Entrar na Biblioteca Joanina, no pátio das escolas da Universidade de Coimbra, é pisar o interior de um cofre de proporções épicas. Mandada construir no século XVIII pelo rei D. João V, o Magnânimo, esta obra-prima do barroco exibe estantes de madeiras exóticas do Brasil e tetos adornados com trompe-l’œil. Guarda dezenas de milhares de volumes inestimáveis. Contudo, o grande fascínio deste espaço não é apenas arquitetónico; é também zoológico.
Livros antigos, compostos por papel e cola orgânica, são um banquete irresistível para insetos papirófagos (comedores de papel). Para evitar que a história do mundo fosse devorada por traças, a Joanina conta há séculos com uma equipa de segurança altamente especializada e totalmente gratuita: uma colónia de minúsculos morcegos.
Durante o dia, estes animais dormem escondidos atrás das monumentais estantes de carvalho. À noite, quando os pesados portões de teca se fecham e os turistas desaparecem, os morcegos saem dos seus esconderijos. Num bailado noturno e silencioso, caçam e devoram qualquer inseto que ouse aproximar-se dos livros, funcionando como um controlo de pragas 100% ecológico e implacável.

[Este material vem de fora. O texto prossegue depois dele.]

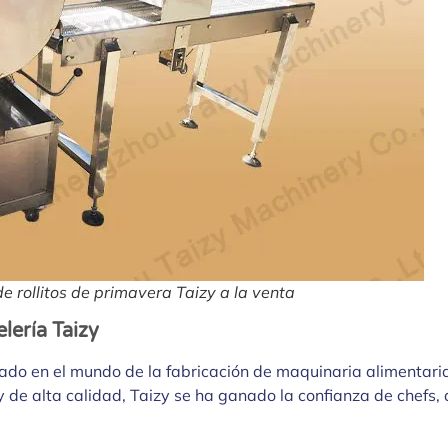
 rollitos de primavera Taizy a la venta
lería Taizy
do en el mundo de la fabricación de maquinaria alimentari
y de alta calidad, Taizy se ha ganado la confianza de chefs,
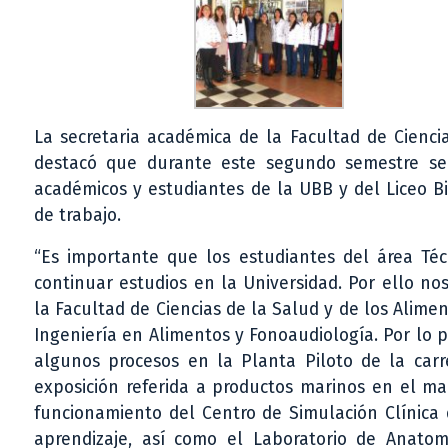
La secretaria académica de la Facultad de Cienc
destacó que durante este segundo semestre se r
académicos y estudiantes de la UBB y del Liceo B
de trabajo.
“Es importante que los estudiantes del área Técn
continuar estudios en la Universidad. Por ello n
la Facultad de Ciencias de la Salud y de los Alimen
Ingeniería en Alimentos y Fonoaudiología. Por lo p
algunos procesos en la Planta Piloto de la carr
exposición referida a productos marinos en el ma
funcionamiento del Centro de Simulación Clínica 
aprendizaje, así como el Laboratorio de Anato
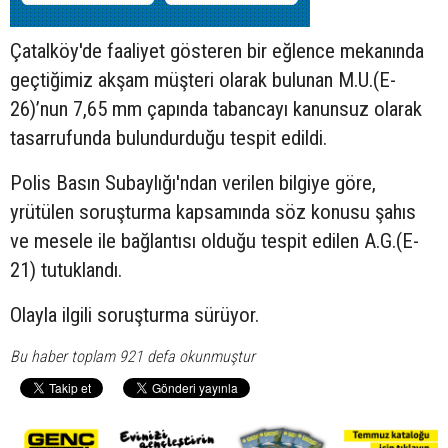
Çatalköy'de faaliyet gösteren bir eğlence mekanında
geçtiğimiz akşam müşteri olarak bulunan M.U.(E-
26)’nun 7,65 mm çapında tabancayı kanunsuz olarak
tasarrufunda bulundurduğu tespit edildi.
Polis Basın Subaylığı'ndan verilen bilgiye göre,
yrütülen soruşturma kapsamında söz konusu şahıs
ve mesele ile bağlantısı olduğu tespit edilen A.G.(E-
21) tutuklandı.
Olayla ilgili soruşturma sürüyor.
Bu haber toplam 921 defa okunmuştur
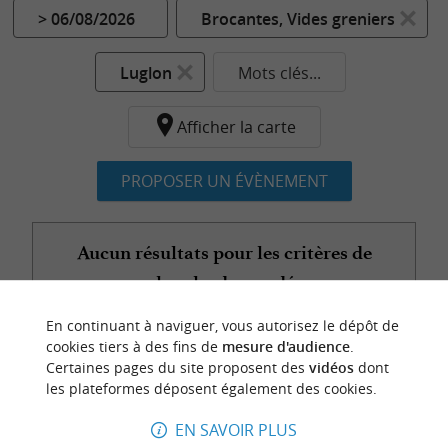
> 06/08/2026
Brocantes, Vides greniers
Luglon
Mots clés...
Afficher la carte
PROPOSER UN ÉVÈNEMENT
Aucun résultats pour les critères de
recherche demandés...
En continuant à naviguer, vous autorisez le dépôt de
cookies tiers à des fins de
mesure d'audience
.
Certaines pages du site proposent des
vidéos
dont
n
o
t
e
c
o
u
p
e
c
o
e
u
les plateformes déposent également des cookies.
r
d
r
EN SAVOIR PLUS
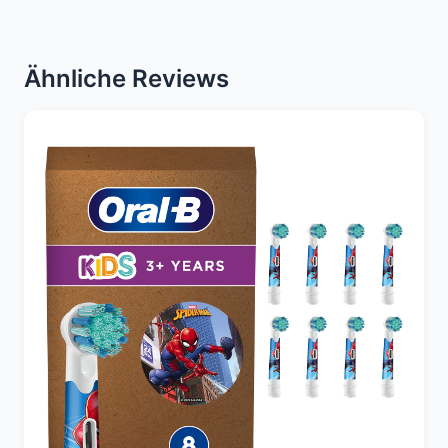
Ähnliche Reviews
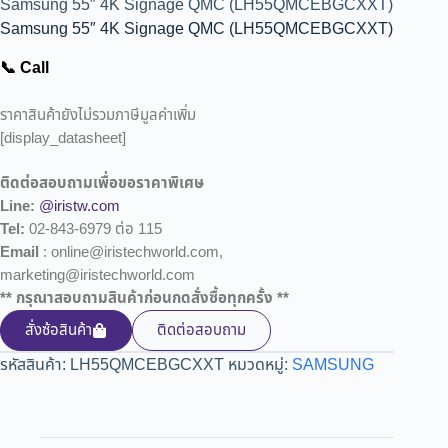
Samsung 55″ 4K Signage QMC (LH55QMCEBGCXXT)
Samsung 55″ 4K Signage QMC (LH55QMCEBGCXXT)
📞 Call
ราคาสินค้ายังไม่รวมภาษีมูลค่าเพิ่ม
[display_datasheet]
ติดต่อสอบถามเพื่อขอราคาพิเศษ
Line:
@iristw.com
Tel:
02-843-6979 ต่อ 115
Email
: online@iristechworld.com,
marketing@iristechworld.com
** กรุณาสอบถามสินค้าก่อนกดสั่งซื้อทุกครั้ง **
สั่งซ้อสินค้า
ติดต่อสอบถาม
รหัสสินค้า:
LH55QMCEBGCXXT
หมวดหมู่:
SAMSUNG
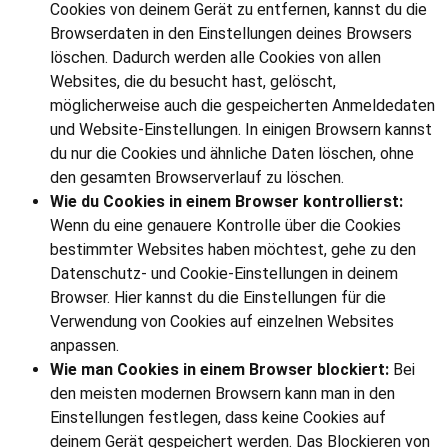
Cookies von deinem Gerät zu entfernen, kannst du die
Browserdaten in den Einstellungen deines Browsers
löschen. Dadurch werden alle Cookies von allen
Websites, die du besucht hast, gelöscht,
möglicherweise auch die gespeicherten Anmeldedaten
und Website-Einstellungen. In einigen Browsern kannst
du nur die Cookies und ähnliche Daten löschen, ohne
den gesamten Browserverlauf zu löschen.
Wie du Cookies in einem Browser kontrollierst:
Wenn du eine genauere Kontrolle über die Cookies
bestimmter Websites haben möchtest, gehe zu den
Datenschutz- und Cookie-Einstellungen in deinem
Browser. Hier kannst du die Einstellungen für die
Verwendung von Cookies auf einzelnen Websites
anpassen.
Wie man Cookies in einem Browser blockiert:
Bei
den meisten modernen Browsern kann man in den
Einstellungen festlegen, dass keine Cookies auf
deinem Gerät gespeichert werden. Das Blockieren von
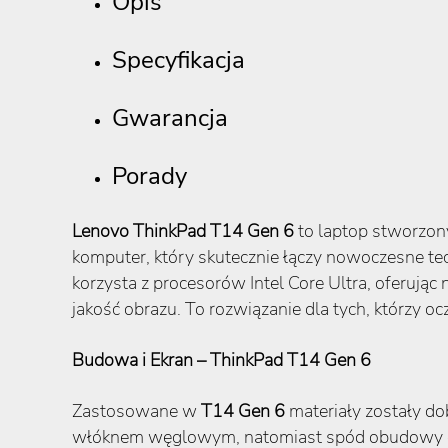
Opis
Specyfikacja
Gwarancja
Porady
Lenovo ThinkPad T14 Gen 6
to laptop stworzony
komputer, który skutecznie łączy nowoczesne te
korzysta z procesorów Intel Core Ultra, oferując n
jakość obrazu. To rozwiązanie dla tych, którzy oc
Budowa i Ekran – ThinkPad T14 Gen 6
Zastosowane w
T14 Gen 6
materiały zostały d
włóknem węglowym, natomiast spód obudowy opi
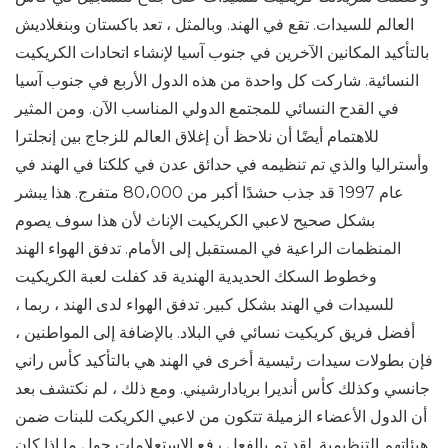
العالم للسيدات. تقع في الهند. وبالمثل ، تعد باكستان وبنغلاديش
بالتأكيد المكانين الآخرين في جنوب آسيا لإنشاء اتحادات الكريكيت
النسائية. شاركت كل واحدة من هذه الدول الأربع في جنوب آسيا
في القدح النسائي للمجتمع الدولي المناسب الآن. ومن المثير
للاهتمام أيضًا أن نلاحظ أن إغلاق العالم للزجاج بين إنجلترا
وأستراليا والذي تم تنظيمه في حدائق عدن في كلكتا في الهند في
عام 1997 قد جذب حشدًا أكبر من 80،000 متفرج. هذا يبشر
بشكل صحيح لاعبي الكريكيت الإناث لأن هذا سوف يصوم
المنظمات الراعية في المستقبل إلى الأمام. تدفق الهواء الهند
وخطوط السكك الحديدية الهندية قد كفلت لعبة الكريكيت
للسيدات في الهند بشكل كبير. تدفق الهواء لدى الهند ، ربما ،
أفضل فريق كريكيت نسائي في البلاد. بالإضافة إلى المواطنين ،
فإن بطولات سيدات رئيسية أخرى في الهند هي بالتأكيد كأس راني
جانسي وكذلك كأس أنديرا بريادارشيني. ومع ذلك ، لم نكتشف بعد
أن الدول الأعضاء الزميلة تتكون من لاعبي الكريكت للبنات ضمن
هيئاتهم التنظيمية. لقد تم بالفعل رفع الاستعلامات حول ما إذا كان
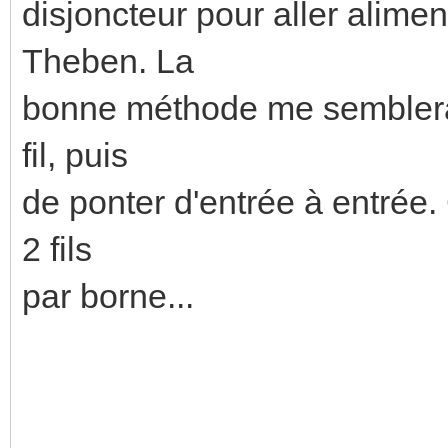
disjoncteur pour aller alim
Theben. La
bonne méthode me semblerait
fil, puis
de ponter d'entrée à entrée
2 fils
par borne...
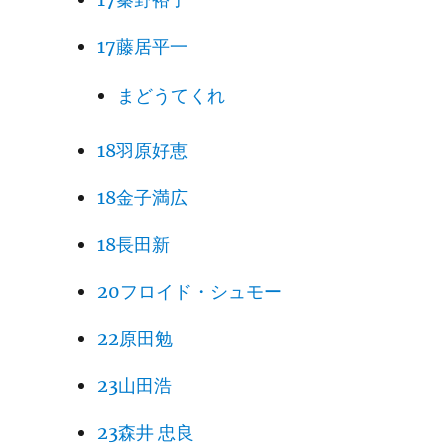
17藤居平一
まどうてくれ
18羽原好恵
18金子満広
18長田新
20フロイド・シュモー
22原田勉
23山田浩
23森井 忠良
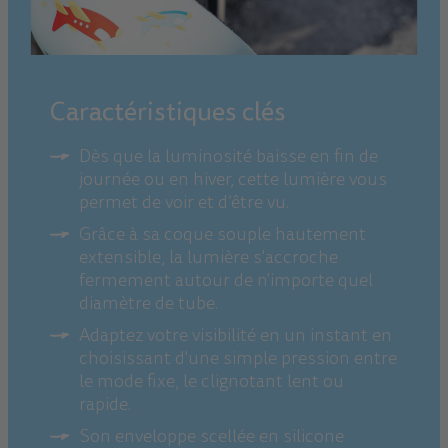
Caractéristiques clés
Dès que la luminosité baisse en fin de
journée ou en hiver, cette lumière vous
permet de voir et d’être vu.
Grâce à sa coque souple hautement
extensible, la lumière s'accroche
fermement autour de n'importe quel
diamètre de tube.
Adaptez votre visibilité en un instant en
choisissant d'une simple pression entre
le mode fixe, le clignotant lent ou
rapide.
Son enveloppe scellée en silicone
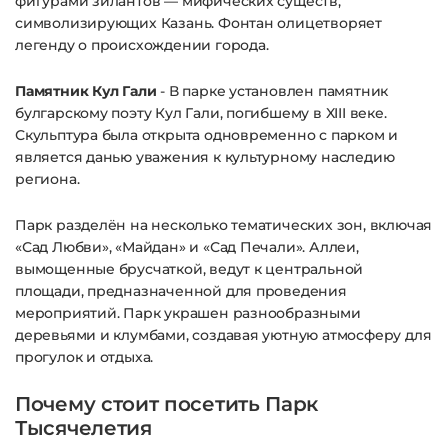
фигурами зилантов — мифических существ,
символизирующих Казань. Фонтан олицетворяет
легенду о происхождении города.
Памятник Кул Гали
- В парке установлен памятник
булгарскому поэту Кул Гали, погибшему в XIII веке.
Скульптура была открыта одновременно с парком и
является данью уважения к культурному наследию
региона.
Парк разделён на несколько тематических зон, включая
«Сад Любви», «Майдан» и «Сад Печали». Аллеи,
вымощенные брусчаткой, ведут к центральной
площади, предназначенной для проведения
мероприятий. Парк украшен разнообразными
деревьями и клумбами, создавая уютную атмосферу для
прогулок и отдыха.
Почему стоит посетить Парк
Тысячелетия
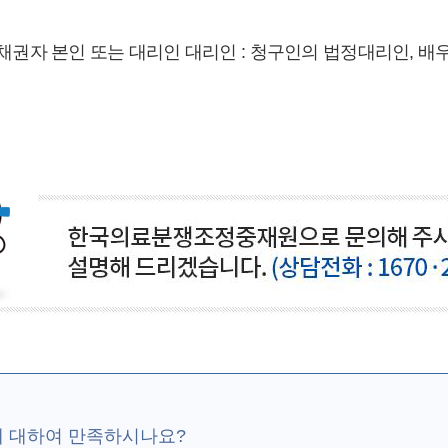
채권자 본인 또는 대리인 대리인 : 청구인의 법정대리인, 
에 대하여 만족하시나요?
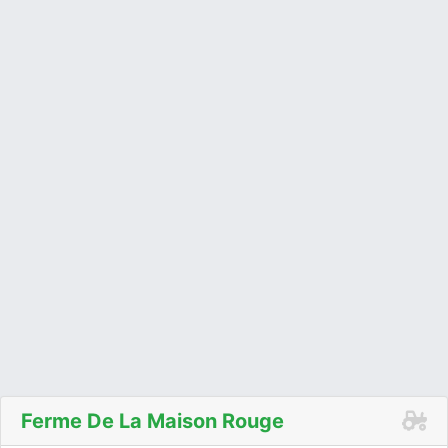
Ferme De La Maison Rouge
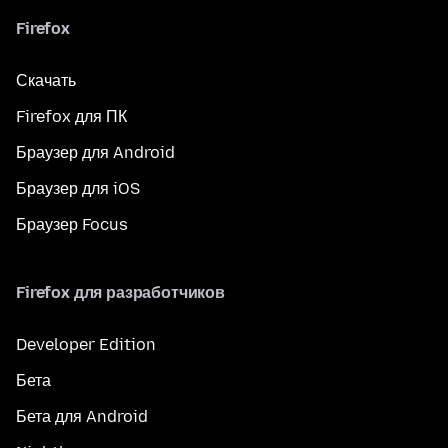
Firefox
Скачать
Firefox для ПК
Браузер для Android
Браузер для iOS
Браузер Focus
Firefox для разработчиков
Developer Edition
Бета
Бета для Android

Claro que este exército alado traz um pequeno inconveniente: os dejetos. Por isso, todos os dias, ao final da tarde, os funcionários da biblioteca executam um ritual ancestral, cobrindo as sumptuosas mesas de leitura com grossas toalhas de cabedal para as proteger. De manhã, o espaço é rigorosamente limpo antes de as portas se abrirem.
Este equilíbrio perfeito entre a sumptuosidade do ouro monárquico e a biologia animal transformou-se num dos maiores mitos e atrativos de Coimbra. A lenda dos “morcegos guardiões” prova que, nesta biblioteca monumental, o verdadeiro espetáculo acontece na escuridão.